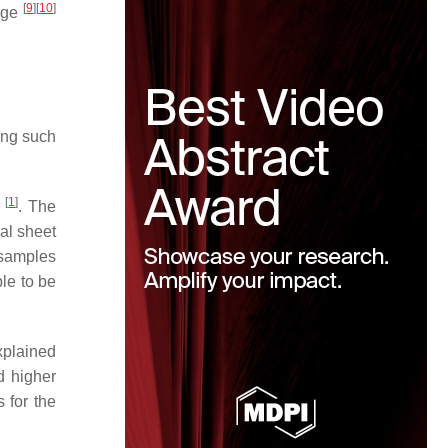
[
9
]
[
10
]
ange
ring such
[
1
]
n
. The
al sheet
 samples
ble to be
xplained
d higher
 for the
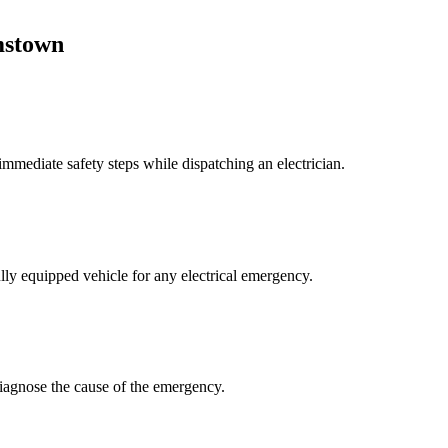
stown
mmediate safety steps while dispatching an electrician.
lly equipped vehicle for any electrical emergency.
 diagnose the cause of the emergency.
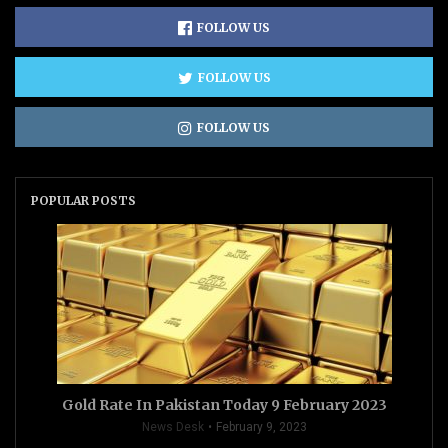
FOLLOW US
FOLLOW US
FOLLOW US
POPULAR POSTS
Gold Rate In Pakistan Today 9 February 2023
News Desk
February 9, 2023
+===+
Word for word, reproduce all of the data, but keep out the pictures.

[
9
]
[
10
]
ange
ring such
[
1
]
n
. The
al sheet
 samples
ble to be
xplained
d higher
 for the
stown
mmediate safety steps while dispatching an electrician.
lly equipped vehicle for any electrical emergency.
 diagnose the cause of the emergency.
FOLLOW US
FOLLOW US
FOLLOW US
POPULAR POSTS
Gold Rate In Pakistan Today 9 February 2023
News Desk
February 9, 2023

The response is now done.